Commentaire • 0
Sur la décision
| Référence : | TJ Saint-Denis de la Réunion, jaf cab 2, 11 oct. 2024, n° 23/03838 |
|---|---|
| Numéro(s) : | 23/03838 |
| Importance : | Inédit |
| Dispositif : | Prononce le divorce pour altération définitive du lien conjugal |
| Date de dernière mise à jour : | 24 septembre 2025 |
| Lire la décision sur le site de la juridiction |
Texte intégral
TRIBUNAL JUDICIAIRE DE SAINT-DENIS DE LA REUNION – N° RG 23/03838 – N° Portalis DB3Z-W-B7H-GMBS
RÉPUBLIQUE FRANÇAISE
AU NOM DU PEUPLE FRANÇAIS
TRIBUNAL JUDICIAIRE DE SAINT DENIS DE LA RÉUNION
[12]
MINUTE N°
AFFAIRE N° RG 23/03838 – N° Portalis DB3Z-W-B7H-GMBS
NAC : 20L – Art. 1107 CPC – Demande en divorce autre que par consentement mutuel
JUGEMENT DU JUGE AUX AFFAIRES FAMILIALES
DU 11 OCTOBRE 2024
EN DEMANDE :
Madame [F] [S] [K] épouse [D]
née le [Date naissance 4] 1981 à [Localité 14], section [Localité 16] (974)
[Adresse 1]
[Localité 9]
(bénéficie d’une aide juridictionnelle TOTALE n°2023/001396 du 18/04/2023 accordée par le bureau d’aide juridictionnelle de [Localité 14] REUNION)

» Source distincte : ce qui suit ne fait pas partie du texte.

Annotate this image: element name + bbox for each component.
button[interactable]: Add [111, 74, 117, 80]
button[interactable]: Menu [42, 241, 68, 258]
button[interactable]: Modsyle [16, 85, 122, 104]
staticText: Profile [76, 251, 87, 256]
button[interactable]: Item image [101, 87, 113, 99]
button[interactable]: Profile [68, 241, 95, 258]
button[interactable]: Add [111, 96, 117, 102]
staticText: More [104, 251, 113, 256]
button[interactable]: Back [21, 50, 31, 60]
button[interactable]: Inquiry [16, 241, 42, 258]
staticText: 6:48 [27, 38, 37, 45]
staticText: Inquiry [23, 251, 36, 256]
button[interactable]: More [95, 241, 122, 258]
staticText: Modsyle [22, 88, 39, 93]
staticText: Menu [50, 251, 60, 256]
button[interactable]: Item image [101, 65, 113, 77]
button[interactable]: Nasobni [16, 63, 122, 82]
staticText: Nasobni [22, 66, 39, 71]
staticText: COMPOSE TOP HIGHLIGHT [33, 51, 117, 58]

représentée par Me Sylvie MOUTOUCOMORAPOULE, avocat au barreau de SAINT-DENIS-DE-LA-REUNION
EN DÉFENSE :
Monsieur [N] [T] [D]
né le [Date naissance 2] 1973 à [Localité 14] (974)
[Adresse 3]
[Localité 8]
non comparant, ni représenté
COMPOSITION DE LA JURIDICTION
juge aux affaires familiales : Fabienne MOULINIER
assistée lors des débats de : Myriam PICCONI, Greffier
lors du prononcé de : Myriam PICCONI, Greffier
Un dossier a été déposé au greffe de la juridiction le 23 août 2024.
Le jugement a été prononcé par mise à disposition des parties le 11 octobre 2024.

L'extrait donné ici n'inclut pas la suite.